Vox'un haberine göre, Kuzey Carolina Üniversitesi beslenme politikaları araştırmacısı Barry Popkin, "Gıda bütçemizin yüzde 5 ila yüzde 7'sini şekerli içeceklere harcayabiliriz ancak abur cubura yüzde 15 ila yüzde 20 daha fazla harcıyoruz. ABD gibi bir ülkeyi ele alırsak, ergenlerin aldığı kalorinin yüzde 33 ila yüzde 57'si abur cuburdan geliyor" dedi.
İSVEÇ: BEBEK İSİM VERGİSİ
İsveç yasalarına göre, yeni doğanlara verilen isimler önce yetkililer tarafından inceleniyor ve onay gelirse çocuk adlandırılabiliyor.
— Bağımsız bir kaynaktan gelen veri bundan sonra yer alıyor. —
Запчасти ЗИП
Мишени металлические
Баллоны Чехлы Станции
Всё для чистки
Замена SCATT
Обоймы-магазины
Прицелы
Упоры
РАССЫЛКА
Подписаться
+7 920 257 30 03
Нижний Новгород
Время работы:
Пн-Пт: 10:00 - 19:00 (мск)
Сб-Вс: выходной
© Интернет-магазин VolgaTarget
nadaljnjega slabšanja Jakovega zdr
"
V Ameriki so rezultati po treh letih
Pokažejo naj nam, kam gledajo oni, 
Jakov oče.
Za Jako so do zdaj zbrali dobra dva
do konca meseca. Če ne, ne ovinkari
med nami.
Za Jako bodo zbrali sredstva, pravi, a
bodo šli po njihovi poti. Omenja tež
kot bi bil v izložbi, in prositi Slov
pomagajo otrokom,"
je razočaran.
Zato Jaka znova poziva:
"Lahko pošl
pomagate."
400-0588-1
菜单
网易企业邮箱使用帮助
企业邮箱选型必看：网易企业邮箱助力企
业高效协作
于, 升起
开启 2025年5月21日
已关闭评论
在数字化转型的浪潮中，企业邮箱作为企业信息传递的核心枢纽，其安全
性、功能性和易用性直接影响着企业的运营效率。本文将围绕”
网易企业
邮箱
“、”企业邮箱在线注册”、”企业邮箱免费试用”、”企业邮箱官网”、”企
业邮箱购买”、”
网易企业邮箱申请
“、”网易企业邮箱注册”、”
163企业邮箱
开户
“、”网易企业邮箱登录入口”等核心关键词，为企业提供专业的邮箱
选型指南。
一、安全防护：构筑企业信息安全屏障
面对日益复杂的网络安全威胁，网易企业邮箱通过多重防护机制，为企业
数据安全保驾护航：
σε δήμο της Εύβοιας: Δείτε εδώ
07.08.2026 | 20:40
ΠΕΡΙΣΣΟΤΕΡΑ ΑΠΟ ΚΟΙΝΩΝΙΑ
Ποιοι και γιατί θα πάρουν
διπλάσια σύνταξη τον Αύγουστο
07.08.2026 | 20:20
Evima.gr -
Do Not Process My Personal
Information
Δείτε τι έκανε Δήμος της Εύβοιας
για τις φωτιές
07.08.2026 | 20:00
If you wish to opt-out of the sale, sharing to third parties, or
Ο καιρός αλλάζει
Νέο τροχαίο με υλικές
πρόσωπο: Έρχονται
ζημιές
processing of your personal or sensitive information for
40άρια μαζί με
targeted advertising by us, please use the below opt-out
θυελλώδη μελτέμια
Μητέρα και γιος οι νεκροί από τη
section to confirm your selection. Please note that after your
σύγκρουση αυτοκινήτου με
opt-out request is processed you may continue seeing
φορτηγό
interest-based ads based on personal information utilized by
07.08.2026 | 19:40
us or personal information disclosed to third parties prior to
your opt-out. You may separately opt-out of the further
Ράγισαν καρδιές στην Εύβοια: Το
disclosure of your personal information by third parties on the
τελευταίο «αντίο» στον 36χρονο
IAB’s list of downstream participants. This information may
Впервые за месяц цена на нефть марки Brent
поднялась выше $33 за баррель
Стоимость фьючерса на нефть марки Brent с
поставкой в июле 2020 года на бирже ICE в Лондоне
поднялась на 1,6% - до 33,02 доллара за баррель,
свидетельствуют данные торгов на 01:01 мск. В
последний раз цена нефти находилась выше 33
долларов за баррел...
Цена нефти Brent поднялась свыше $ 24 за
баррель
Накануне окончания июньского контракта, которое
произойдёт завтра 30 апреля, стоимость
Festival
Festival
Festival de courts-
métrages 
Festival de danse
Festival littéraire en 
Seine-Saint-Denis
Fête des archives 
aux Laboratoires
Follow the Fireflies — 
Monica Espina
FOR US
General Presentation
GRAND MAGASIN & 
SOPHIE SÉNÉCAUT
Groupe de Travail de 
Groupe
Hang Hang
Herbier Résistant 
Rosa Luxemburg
Çocuğa telaffuzu zor veya sıra dışı isimler verilmesi halinde vergi alınabiliyor.
Ebeveynler bu tür isimler için yaklaşık 770 dolar (717,06 euro) ödemek zorunda kalabilirken, çocuklara "Allah" ve "Ikea" gibi isimler vermek ise ülkede tamamen yasaklanmış durumda. "Lego" ve "Google" gibi isimler verilebilirken, "Veranda," "Metallica" ve "Superman" de izin verilmeyen isimler arasında yer alıyor.
İsveç'te çocuklara verilecek isimlerin, çocuk beşinci yaş gününü doldurmadan önce ülkenin vergi dairesi tarafından onaylanması gerekiyor.
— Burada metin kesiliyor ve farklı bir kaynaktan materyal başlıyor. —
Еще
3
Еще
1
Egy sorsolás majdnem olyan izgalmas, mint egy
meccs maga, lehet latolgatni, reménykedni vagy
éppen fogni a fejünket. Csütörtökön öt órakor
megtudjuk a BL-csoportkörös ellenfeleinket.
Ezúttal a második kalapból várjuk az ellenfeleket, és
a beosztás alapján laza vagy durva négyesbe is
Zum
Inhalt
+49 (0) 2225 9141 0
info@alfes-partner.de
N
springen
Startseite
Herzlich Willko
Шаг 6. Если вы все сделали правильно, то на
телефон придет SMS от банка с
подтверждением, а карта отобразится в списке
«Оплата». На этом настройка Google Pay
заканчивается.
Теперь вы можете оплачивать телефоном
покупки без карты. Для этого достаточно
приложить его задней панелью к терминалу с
Japonya ve Fransa'da da utanç verici ya da küçük düşürücü isimlere karşı yasalar bulunurken, Yeni Zelanda'da ise herhangi bir resmi unvanın isim olarak kullanılması yasak.
SİFON ÇEKME VERGİSİ
Tuvalet sifonu vergisi, ABD'nin Maryland eyaletinde yaşayanların tuvalet sifonunu çekme sayısı üzerinden alınan bir vergi. Bu uygulamadan elde edilen gelir, fosfor ve nitrojenle beslenen alglerin artışından kötü etkilenen Chesapeake Körfezi'nin restorasyonu için harcanıyor. 2004 yılında uygulamaya konulan bu uygulama ilk olarak 30 dolardan (28 euro) başladı, 2012 yılında ise iki katına çıktı.
2017 yılında, Chesapeake Körfezi Vakfı'ndan Alison Prost, CBS News'e verdiği röportajda, "Suyun berraklığının arttığını, körfezde çimlerin her yıl daha da büyüdüğünü görüyoruz ve 10 yıldan bu yana ilk kez oksijen oranı düşük değil. İşe yarıyor."